ChuckHastings commented 4 years ago

That's what I was intending by my suggestion above. We could create a template parameter that identifies whether to use int32 or int64 for the hash map and vector pair and then call the correct version depending on the size of the tables.

jakirkham commented 4 years ago

Just as a note, we will want to update any lines like this one that may type this for higher level code (Python and/or Java).

revans2 commented 4 years ago

Yes, java code would have to be updated to handle this. It is not a big deal though and I am happy to do it.

I have also run into situations where a string column cannot be stored because there are too many characters in it, so I know that it is a real issue.

But, just to play devil's advocate... When we first started work on Spark and mentioned that there were algorithms in Spark that would spill to disk because it could operate on data larger than fits in host memory we were told that was not really a priority because we could always partition the data into smaller pieces. Why is that not true here too? Why is this a case of ability when you have that option to partition the data into smaller pieces? Yes, I know that cudf itself is not going to be partitioning the data, ala chunked arrow vectors, but Spark chunks the data itself without any cudf knowledge, and I know Dask can as well.
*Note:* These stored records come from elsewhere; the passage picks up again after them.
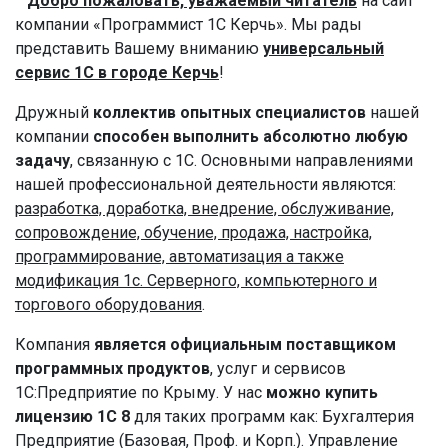
Добро пожаловать, уважаемый читатель
на сайт
компании «Программист 1С Керчь». Мы рады
представить Вашему вниманию
универсальный
сервис 1С в городе Керчь
!
Дружный
коллектив опытных специалистов
нашей
компании
способен выполнить абсолютно любую
задачу
, связанную с 1С. Основными направлениями
нашей профессиональной деятельности являются:
разработка, доработка, внедрение, обслуживание,
сопровождение, обучение, продажа, настройка,
программирование, автоматизация а также
модификация 1с. Серверного, компьютерного и
торгового оборудования
.
Компания
является официальным поставщиком
программных продуктов
, услуг и сервисов
1С:Предприятие по Крыму. У нас
можно купить
лицензию 1С 8
для таких программ как: Бухгалтерия
Предприятие (Базовая, Проф. и Корп.). Управление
jakirkham commented 4 years ago

Yep agreed. Just making sure that point doesn't get lost in the shuffle (pun not intended 😉).

Yep that's true of both frameworks.

There's a tradeoff between using algorithms that operate on local data vs. distributed data. The increased size would let users tune this more appropriately for their workflows to get the desired performance.

kkraus14 commented 4 years ago

I have also run into situations where a string column cannot be stored because there are too many characters in it, so I know that it is a real issue.

I think this is the core issue. If we could have max(int32_t) strings I think everyone would be a happy camper, but having max(int32_t) bytes severely limits the number of elements you can have in a table before needing to partition it where it can adversely impact performance.

harrism commented 4 years ago

The main thing is that libcudf does not want to have to write algorithms that operate on chunked columns. We prefer dask/spark to do the distributed algorithms, and libcudf provide the primitives on which to build them.

If we can solve the strings column problem by having a different size_type for the size of character arrays, that might reduce the current pain. Note that this problem probably affects other nested types too (e.g. lists). @jrhemstad @davidwendt this suggestion goes against the grain of the current design of strings columns / nested columns, where the data array (characters, in the case of strings) is just a child column.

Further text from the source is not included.